# 1950's Schwinn Bantam 16" in very nice condition - Looking for a couple of parts!



## Greg M. (Jan 7, 2011)

Hello.
This is an original 50's Schwinn Bantam I picked up. I added the NOS Schwinn painted and pin striped fenders(not shown in this picture))  everything else is original. Semi pnuematic tires are replacements and I would love to find some original Schwinn 16" tires for this.
I am also looking for coke bottle style grips for this which are the smaller diameter and would also love to find some of the early style training wheels.
Let me know if you have any of this please.
Thank you.

Greg M.


----------



## ggntr1981 (Nov 3, 2011)

great bike i have the girls version with all the origanal parts


----------



## ridingtoy (Nov 3, 2011)

Nice little guy you picked up! I'll sure keep an eye out for any needed parts.

Dave


----------



## Greg M. (Nov 8, 2011)

*Please post a picture!*



ggntr1981 said:


> great bike i have the girls version with all the origanal parts




Please post a picture of your girls version. Is that the Blue/Ivory model?

Also, an update since last posted.
I was able to find a set of NOS Schwinn training wheels for this little guy that are very unusual and heavy duty. ( Charlie H. and I swapped for these. Thanks Charlie! ) 
I was also able to find a NOS set of the coke bottle style grips. Thanks to Jeffro for some feebies! One problem. They are hard as rocks. I've read that putting them in boiling water to soften them up works. I will have to try that. 

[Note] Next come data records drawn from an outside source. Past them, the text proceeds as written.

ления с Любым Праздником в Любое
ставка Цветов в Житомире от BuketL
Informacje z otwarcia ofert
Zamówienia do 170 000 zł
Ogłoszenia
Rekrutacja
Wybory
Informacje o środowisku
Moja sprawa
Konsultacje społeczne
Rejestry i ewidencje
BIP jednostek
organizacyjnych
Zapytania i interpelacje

I am however still looking for these Schwinn semi-pneumatic tires. Some were blackwalls and some w/w's. They look like the westwind brick pattern style and say Schwinn on the sides. Any help would be great.

Thanks,
Greg


----------



## ggntr1981 (Dec 13, 2011)

*picture*

here is a picture of mine sorry for the poor quality i will try and take better tonight


----------



## 1973rx3 (Dec 14, 2011)

ggntr1981 said:


> here is a picture of mine sorry for the poor quality i will try and take better tonight View attachment 34440




This looks like one of my girls! my other two girls and 3 boys paint and condition are slightly ruff.  I just love these bikes!  Sorry I don't have the parts you need!


----------



## ridingtoy (Dec 16, 2011)

*Schwinn Tires*

Here's a pair of 16x1.75 tires still on the Schwinn wheels:

http://www.ebay.com/itm/Vintage-Sch...124?pt=LH_DefaultDomain_0&hash=item3f117277ec

http://www.ebay.com/itm/Vintage-Sch...807?pt=LH_DefaultDomain_0&hash=item3f117272c7

Is this what you need, even though they don't appear to have the Schwinn name on the sides that I could see?

Dave


----------



## Lynotch (Nov 18, 2012)

I too am looking for a 50's boys 16" bantam, any help finding one would be greatly appreciated. Leo


----------



## ridingtoy (Nov 19, 2012)

Lynotch said:


> I too am looking for a 50's boys 16" bantam, any help finding one would be greatly appreciated. Leo




Leo,

If you haven't done so, you might want to post this in the "Wanted To Buy" forum as well. You'd increase your chances of someone seeing it who could have one they're willing to sell.

Dave


----------



## Lynotch (Nov 20, 2012)

ridingtoy said:


> Leo,
> 
> If you haven't done so, you might want to post this in the "Wanted To Buy" forum as well. You'd increase your chances of someone seeing it who could have one they're willing to sell.
> 
> Dave




Thanks Dave!


----------



## Will08 (Dec 12, 2012)

*Wanted*

Looking for a set of 16" balloon fenders for a 1950 16" girls or if anyone selling a complete bike I'm interested


----------



## krateman (Dec 22, 2012)

These little Bantams are cute. I just picked up a '75 model in the red & white for my wife. She is only 5' tall, so this is a perfect fit for her. I'm posting it in this section today w/ pics. Good luck with your projects everyone.


----------



## Eddy714 (Dec 17, 2015)

*16 girls*



ggntr1981 said:


> here is a picture of mine sorry for the poor quality i will try and take better tonight View attachment 34440




Is this for sale?


----------